Well, my story took another unexpected turn. A few weeks ago right before going NC I sent a list of Psych doctors via email to my XH and also packed up one our daughters ( passed away from cancer 2009 at 14 ) Boyd’s bears with a copy of a poem from one of her favorite books ( the poem in the corner she had written FAVE) I enclosed a small note that said. Here is one Madison’s favorite poems as you can see. Also her Boyd’s bear. Try sleeping with it. Love to you my friend. ( The poem referenced the love you give a friend is the love you get)
I never heard if he got the bear and my bday and our 30th anniversary came and went and he did email me a generic bday email, but still nothing on receiving the box. Last night
I received a message that he got the bear and that he sleeps with it and that as far as his mental health he has good days and bad days.
A phone call than took place for 4 hours. He had many mental breakdowns on the call. Total crying breakdowns. Said getting the bear was very emotional and that he ddin’t know the words to send and so he waited and then as days went by he just never got back to sending a note. I asked if it was because he was worried a conversation would take place he couldn’t handle ? He said No. it was just very emotional and every time he went to send something nothjng smit was to hard for him. He said the last few weeks were some of his worst. Many times he thought of calling. Once when he didn’t know if he would make it through the night and other times just to talk. He states that I cross his mind often and he just wonders what I am doing.
I asked why he never followed through with the calls and he said that he left me and feels guilty needing me and feels it’s not fair to me. Since asking for the divorce which I gave him in 90 days he has always said he doesn’t see a future with us together, but he doesn’t want a future without me in it. Last night I asked if he ever thinks it was a mistake or that he ever wishes we could try and repair. He said yes. Sometimes he does. This is a first.

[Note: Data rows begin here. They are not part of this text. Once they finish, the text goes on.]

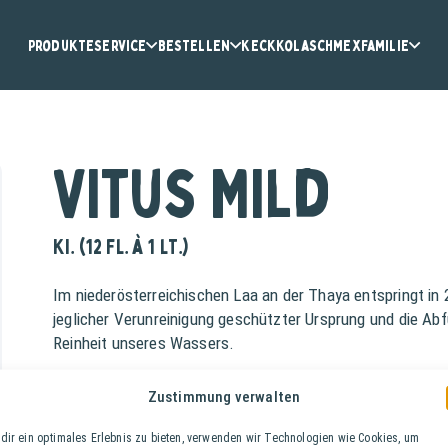
Produkte
Service
Bestellen
KeckKola
Schmex
Familie
Vitus Mild
Ki. (12 Fl. à 1 lt.)
Im niederösterreichischen Laa an der Thaya entspringt in 2
jeglicher Verunreinigung geschützter Ursprung und die Abfü
Reinheit unseres Wassers.
Zustimmung verwalten
dir ein optimales Erlebnis zu bieten, verwenden wir Technologien wie Cookies, um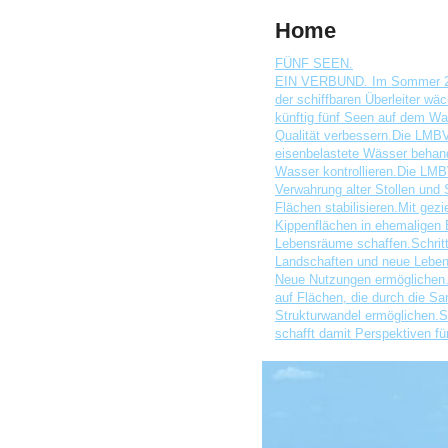
Home
FÜNF SEEN.
EIN VERBUND. Im Sommer 2026 
der schiffbaren Überleiter w
künftig fünf Seen auf dem Wa
Qualität verbessern.Die LMBV
eisenbelastete Wässer behande
Wasser kontrollieren.Die LMB
Verwahrung alter Stollen und
Flächen stabilisieren.Mit ge
Kippenflächen in ehemaligen 
Lebensräume schaffen.Schritt
Landschaften und neue Leben
Neue Nutzungen ermöglichen.
auf Flächen, die durch die S
Strukturwandel ermöglichen.S
schafft damit Perspektiven 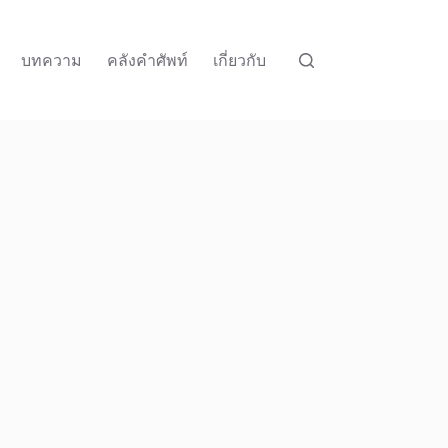
บทความ
คลังคำศัพท์
เกี่ยวกับ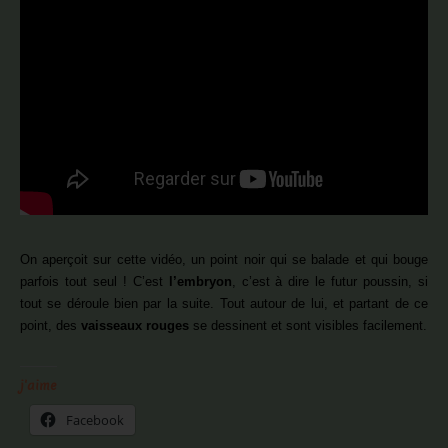
On aperçoit sur cette vidéo, un point noir qui se balade et qui bouge
parfois tout seul ! C’est
l’embryon
, c’est à dire le futur poussin, si
tout se déroule bien par la suite. Tout autour de lui, et partant de ce
point, des
vaisseaux rouges
se dessinent et sont visibles facilement.
j'aime
Facebook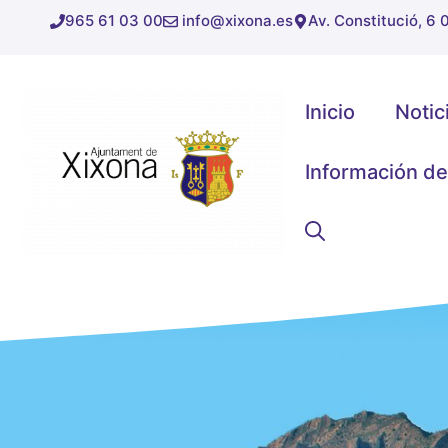
Saltar
965 61 03 00
info@xixona.es
Av. Constitució, 6
al
contenido
Inicio
Notic
Información de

However I said choose. Choose me or her. He said I choose to die then. I said no. You live, but which do you choose? He said. HER. I said why. You said you don't love her. You think she may be using you for your money. You know your kids will never accept her. Why do you choose her. He said “ because you are making me choose and that is where my head is” I said why? “He said I can’t explain it , but the best I can say is she lets me just be “ I said in what way?

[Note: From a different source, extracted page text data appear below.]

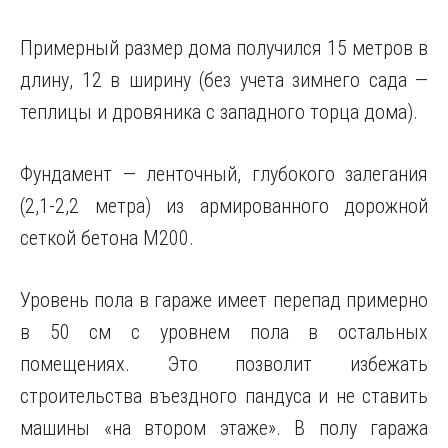
Примерный размер дома получился 15 метров в
длину, 12 в ширину (без учета зимнего сада —
теплицы и дровяника с западного торца дома).
Фундамент — ленточный, глубокого залегания
(2,1-2,2 метра) из армированного дорожной
сеткой бетона М200.
Уровень пола в гараже имеет перепад примерно
в 50 см с уровнем пола в остальных
помещениях. Это позволит избежать
строительства въездного пандуса и не ставить
машины «на втором этаже». В полу гаража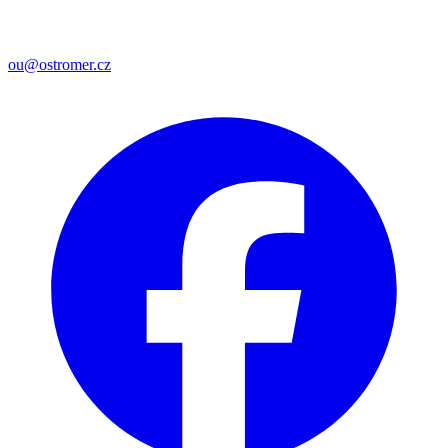
ou@ostromer.cz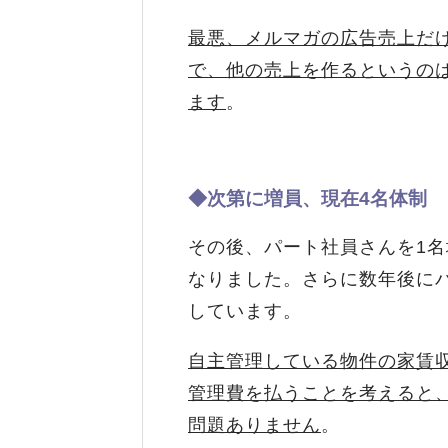
最悪、メルマガの広告売上だ
で、他の売上を作るというの
ます
。
◆次第に増員、現在4名体制
その後、パート社員さんを1
なりました。さらに数年後に
しています。
自主管理している物件の家賃収
管理費を払うことを考えると
問題ありません
。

He said “ if I am down she says Im here if you want to talk. If She gets angry I shut down and stop talking to her and she backs down. She knows I cant have sex and she doesn’t bring it up except an occasional question you still going to the doctor” I said. This is a new relationship with no sex and with a depressed man that is manipulating what she can talk or ask and you don’t question if she is in it for the right reasons? He said YES. It crossed my mind!

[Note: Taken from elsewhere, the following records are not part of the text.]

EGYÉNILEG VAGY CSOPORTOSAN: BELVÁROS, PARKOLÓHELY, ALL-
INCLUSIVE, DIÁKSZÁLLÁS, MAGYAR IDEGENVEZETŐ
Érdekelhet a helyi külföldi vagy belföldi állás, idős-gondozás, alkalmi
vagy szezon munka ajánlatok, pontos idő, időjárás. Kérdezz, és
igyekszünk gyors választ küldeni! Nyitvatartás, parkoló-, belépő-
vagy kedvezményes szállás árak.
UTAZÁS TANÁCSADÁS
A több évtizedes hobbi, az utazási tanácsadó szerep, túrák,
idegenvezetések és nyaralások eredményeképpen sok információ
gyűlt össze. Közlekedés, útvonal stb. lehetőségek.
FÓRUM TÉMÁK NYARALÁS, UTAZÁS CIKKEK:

This was 👁 opening!!! He isn’t with her for love or even lust. In fact when I asked if he still gets butterflies or is excited to see her he said NO I have never felt that way. He said I know I can not be by myself and I can not handle any pressure. I look in the mirror and I don’t see me anymore. I dont know who I am or what I am doing. I don't know how much longer I can hang on.
I said “so do you feel that when you are with her that she only knows this version of you, so she doesn’t question it?” He said “YES! When Im around anyone that knew me before. Even work people I feel they all notice I am not the same person. I feel like a stranger to everyone I know. I feel like a stranger to myself. It is hard for me to reach out by text even to our kids to ask them how they are. I am trying to get there. It feels awkward to be around anyone, but she never knew me from before and is accepting me so far as is”
How sad that this version of him. The sad very depressed version is all he can handle being and that he will choose this person over his family. He still says it would not be his choice
to not stay connected and friends with me, but he understands after all he has done that it is my choice. He did say he has been calling doctors on my list to start again in therapy.
I’m again so torn between the love and sanity after coming so far. I really don't know if total detachment from someone so clearly broken and only has one person in his life that is allowing him to stay in his detached escape while she uses him for his money is the right thing to do . He still says he loves me, but he can not handle the baggage basically of what he created still.
I’m confused because NOW he is stating he thinks about. Me, loves me, has thoughts of could we get back together. These are things that were not being said before. but yet he picked her. So, do I let him live his journey no matter how detrimental it is to him and our family? Do I leave the door open for him to contact me? Do I say the door is closed and you made you choice?
I don’t think NO MATTER WHAT if I close the door and he has a revelation that he would ever tell me or contact me. Is that the door that should be closed? I am back to clearly this is a man in TOTAL crisis. That I have loved for 3 decades. Do I just walk away.?
He is calling me next week with a clearer head for us to make a decision on what our relationship will be going forward. Friendship or No friendship. I think it is all my decision. I honestly don’t know what to do. I can’t imagine not having him in my life at all, but I don’t know what I should ask for to remain in contact. Do I roll the dice and tell him as long as he is in a relationship in any way with OW there is no place for me?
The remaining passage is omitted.